# Looking for a sfx program..



## jasonlights (Jun 23, 2005)

Our school need a sfx program, ether free or under $100. We can get a hold of any computer for WinXP to Win98. I have a Echo Mia that we can use, plz help.


----------



## mbenonis (Jun 23, 2005)

Can you be more specific as to what requirements you have for this program? Does it need to keep track of cues, or is working with the sound files themselves OK? Do you need to be able to mix multiple effects on the computer? Do you need fadeouts to be automated? Do you need to control other equipment, or be controlled by other equipment? All of these factors will affect what programs will best suit your needs.


----------



## Traylen (Jun 23, 2005)

Q-Manager is a great program. It is a lot easier to learn then Stage Research's SFX and it has a free version, it doesn't support as much as its full version but it works and it is a good program. 
It can be gotten here: http://www.hammerandtong.com/

As for SR's SFX it is an amazing program but costs a lot more then Q-Manager and is not the easiest to learn. But you can take a look at it here: http://www.stageresearch.com/products/SFX.aspx

Hopefully the demo version of Q-Manager should be enough for you because I don't know of any good SFX programs cheaper than that that are for theatre use. Do atleast download the demo of Q-Manager and check it out. That's what we used to use until we upgraded to SR's SFX.


----------



## koncept (Jun 23, 2005)

Unrelated....I work at a theater with SFX as our sound effects program. Is that like an industry standard now, so when some one says i have sfx it's refering to sr's sfx?


----------



## Traylen (Jun 23, 2005)

It claims to be industry standard of _software_, though when dealing with sfx I don't know how broad industry standard really is. There are so many different ways to playback sound effects that no one has really agreed on what's the best way. Heck, people haven't even agreed on what the best way is to store and run sound effects i.e. flash cards and what not. Some people are against the use of programs run via a laptop or desktop computer and prefer the use of special playback devices. 
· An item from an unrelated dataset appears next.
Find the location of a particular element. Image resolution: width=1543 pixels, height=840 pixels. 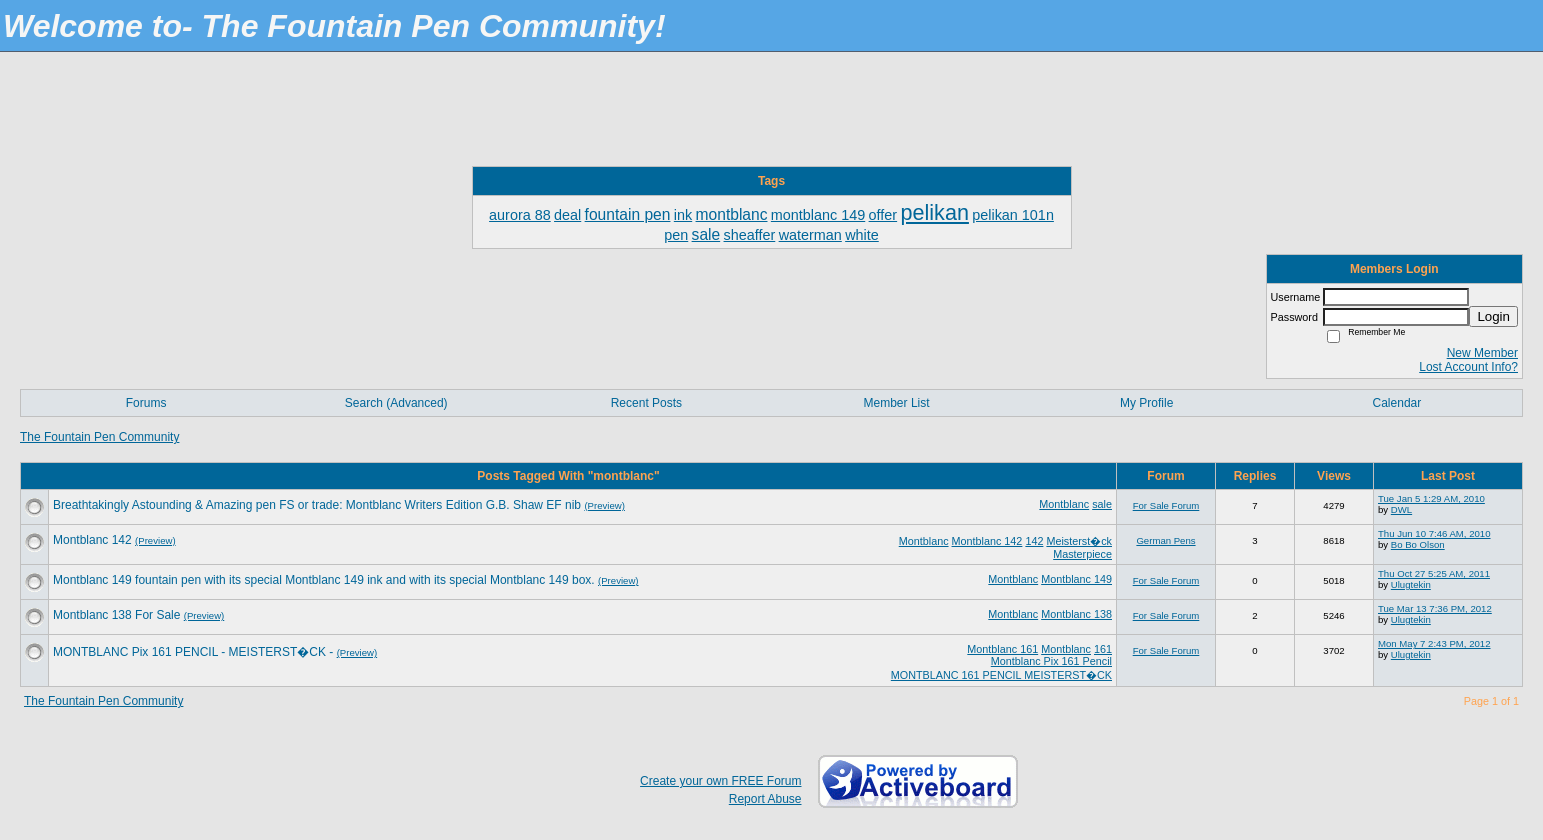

So sure, it's industry standard, but it's industry standard software, and I don't know of too many higher end theatres that run their sound effects via a traditional computer. And for those that do, there are debates over weather or not sound effects should be run off something so unstable.


----------



## koncept (Jun 24, 2005)

i think industry standard was the wrong word to use now. what i was asking is if some one says sfx is it safe to asume sr's sfx


----------



## Traylen (Jun 24, 2005)

I couldn't really say. Though I don't think there are other programs with that name, they may just be referring to the fact they have _an_ sfx program. So I suppose just ask for clarification if you're in doubt. However, it is possible that it has come to be widely known by that name, but I really couldn't say for sure. Also, it most likely depends on what area one lives in, items sometimes adopt different names depending on the people.


----------



## dwt1 (Jun 24, 2005)

Hi:

Although lacking bells and whistles, you can use Powerpoint as an SFX program. In as much as many schools have the software it can readily assimilated.

It does not allow you to edit your sounds but will function as a reasonable control device.
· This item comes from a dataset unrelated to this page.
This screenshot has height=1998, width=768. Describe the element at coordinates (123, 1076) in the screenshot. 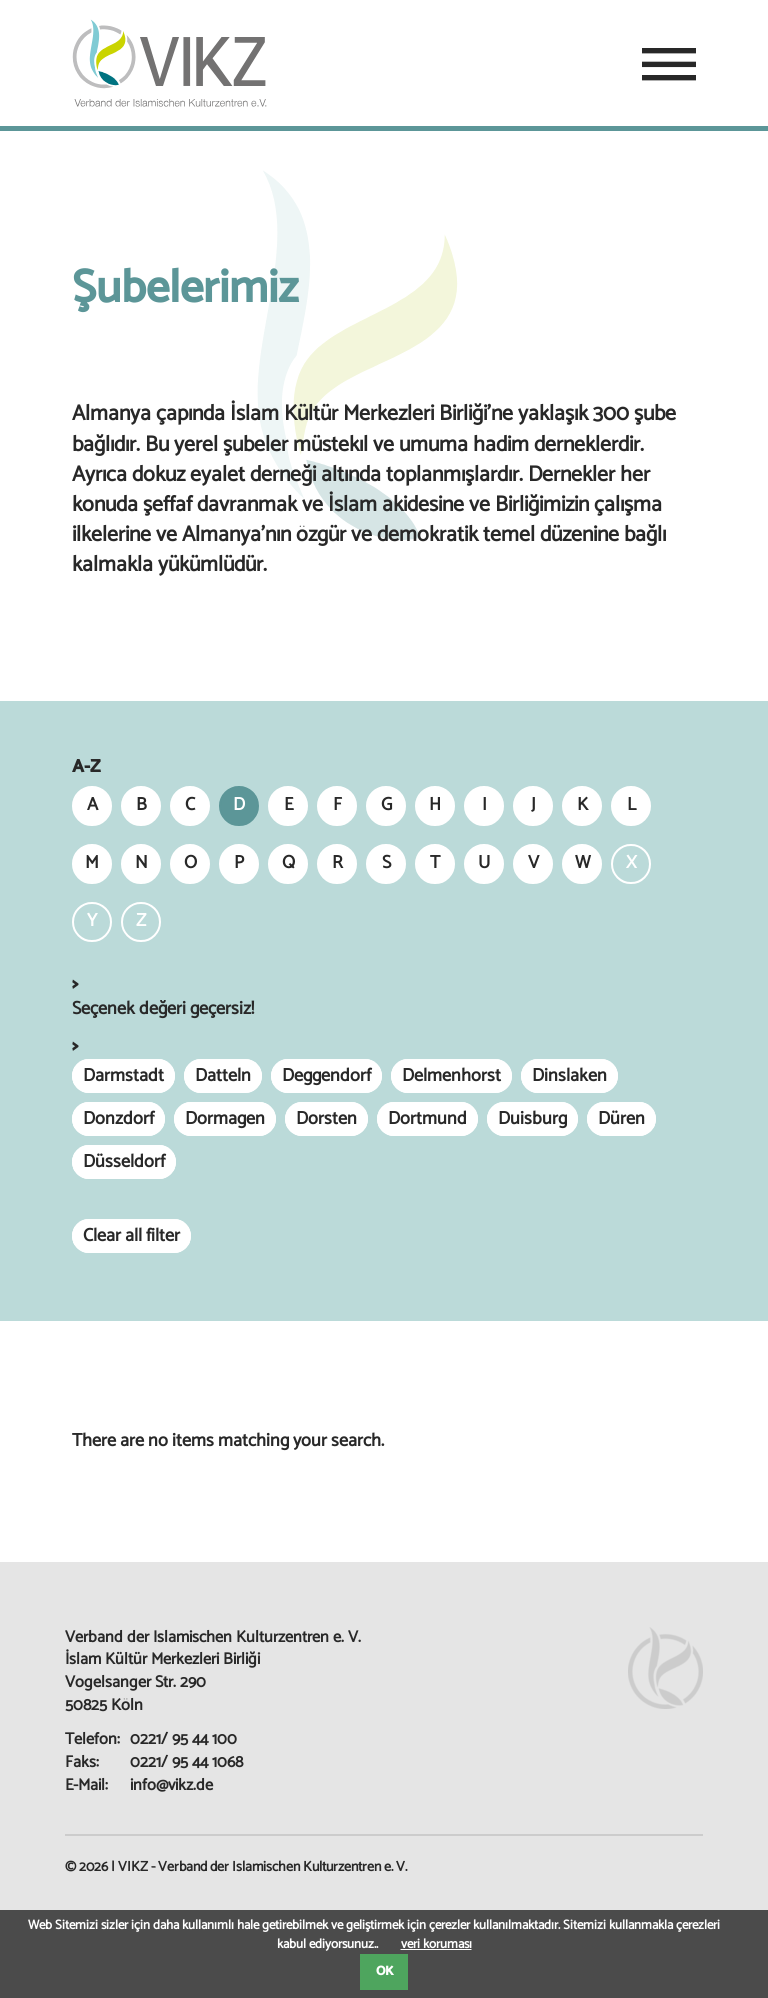 I see `Darmstadt` at that location.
To edit sounds/music, we use Audacity 123.

The program works nicely and is free. You can download it at:

http://www.softpedia.com/progDownload/Audacity-Download-1970.html

We used it to create 1/2 hour of birds, brooks and 
"woodsy" noices for our "Into the Woods" preshow.


Best wishes,

DWT1


----------



## Fusiondude (Jun 24, 2005)

I use Audacity for all of my wave editing. It may not be as great as Sound Forge or Audition, but it gets the job done. I've been able to do some really nice seamless loops with the program. Plus all of the music that I will ever reproduce over a sound system is normalized in the program to smooth out the waveforms. It does a dramatic enhancement on the sound quality in the end.


----------



## jasonlights (Jun 25, 2005)

I have worked in a theadre with sr sfx but we do not want to pay alot or money for a program, also out TD made it clear that any program we use MUST be legal.  Thanks for all the halp and i will try out all the programs


----------



## RedEyeProd (Jun 25, 2005)

At our theatre we are using "Sound Cue System" (free demo @ http://soundcuesystem.com/ ) on a windows xp pc, we use dbpoweramp (free from http://www.dbpoweramp.com/dmc.htm) to rip cd's people give us, audacity ( free from http://audacity.sourceforge.net/ ) to edit sounds and windows media player or winamp to play house music.

One of the many benifits of SCS (sound cue system) is that you can hook up multiple sound cards (we use 2, one for FOH and one for FB).

Hope this helps you in your search.

Steve


----------



## jasonlights (Jun 25, 2005)

thanks


----------